[The Malay Archipelago by Alfred Russell Wallace]@TWC D-Link bookThe Malay Archipelago CHAPTER XXXI 29/63
I put it in every possible way to them, but it was a subject quite beyond their speculations; they had evidently never thought of anything of the kind, and were unable to conceive a thing so remote and so unnecessary to be thought about, as their own origin.

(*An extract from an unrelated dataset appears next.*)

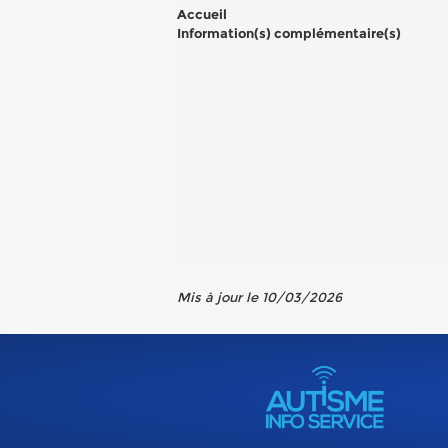
Accueil
Information(s) complémentaire(s)
Mis à jour le 10/03/2026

Finding this hopeless, I asked if they knew when the trade with Aru first began, when the Bugis and Chinese and Macassar men first came in their praus to buy tripang and tortoise-shell, and birds' nests, and Paradise birds? This they comprehended, but replied that there had always been the same trade as long as they or their fathers recollected, but that this was the first time a real white man had come among them, and, said they, "You see how the people come every day from all the villages round to look at you." This was very flattering, and accounted for the great concourse of visitors which I had at first imagined was accidental.
A few years before I had been one of the gazers at the Zoolus, and the Aztecs in London.
Now the tables were turned upon me, for I was to these people a new and strange variety of man, and had the honour of affording to them, in my own person, an attractive exhibition, gratis. All the men and boys of Aru are expert archers, never stirring without their bows and arrows.
They shoot all sorts of birds, as well as pigs and kangaroos occasionally, and thus have a tolerably good supply of meat to eat with their vegetables.